When this book was first published in 1981 it became an instant classic. Eugene Sledge, then a professor of biology in Alabama, had produced a searing account of his war in the Pacific as a US Marine infantryman. Critically acclaimed, With the Old Breed has run through several editions – complete with introductions by such luminaries as Paul Fussell and Victor Davis Hanson – and has recently become one of the narrative mainstays of the recently published The Pacific.
Sledge quit his officer training course in late 1943 in order to see combat more swiftly by joining the Marines as a private soldier. He was assigned as a mortar crewman to K/3/5 (K Company, 3rd Battalion, 5th Infantry Regiment) of the 1st Marine Division. The designation K/3/5 became a virtual talisman for Sledge: he experienced the war within the confines of that infantry company, developing a fierce pride in the men with whom he shared so many hardships and dangers.
The book’s title is a tribute to the veteran Marines (mainly pre-war enlistees) who held the line in the early stages of the war in such pivotal battles as Guadalcanal and provided the nucleus of men for the subsequent Pacific campaigns. Sledge’s baptism of fire came with the attack on the coral island of Peleliu during September-November 1944, one of the least-known but most intensely vicious of the ‘island-hopping’ battles. K/3/5 went into the battle with 235 soldiers and came out with 85 men unhurt. Once the 1st Marine Division had recovered its strength it was thrown into the conquest of Okinawa, the largest and bloodiest of the Pacific battles.
What makes Sledge’s story so unforgettable is the dispassionate honesty of his descriptions of unrelenting infantry combat, whether on the exposed coral wilderness of Peleliu or in the mud of Okinawa. He pays tribute to the bravery of both his comrades and to the Japanese, although he acknowledges his hatred of the enemy in a war without prisoners, where anyone captured by either side was usually tortured to death or, at best, casually killed. He does not spare the reader, piling on the horrors of close-order combat, day-after-day; on Okinawa he recalled how the putrefying bodies of the dead produced an explosion of maggots that crawled over the living in their fox-holes and shell scrapes.

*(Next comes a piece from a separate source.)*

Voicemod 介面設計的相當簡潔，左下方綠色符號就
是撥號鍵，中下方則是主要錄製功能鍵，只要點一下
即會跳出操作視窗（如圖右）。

Amazingly Sledge came through the two campaigns physically unhurt. He concluded his book with a summary of his time in the Pacific war that will find echoes with all combat veterans: ‘War is brutish, inglorious, and a terrible waste. Combat leaves an indelible mark on those who are forced to endure it. The only redeeming factors were my comrades’ incredible bravery and their devotion to each other. The Marine Corps training taught us to kill efficiently and to try to survive. But it also taught us loyalty to each other – and love. The esprit de corps sustained us.’ With an engaging modesty the author takes a back seat to the actions of his fellow Marines, but by the end of this book the reader will realise that Sledge too had become one of the Old Breed.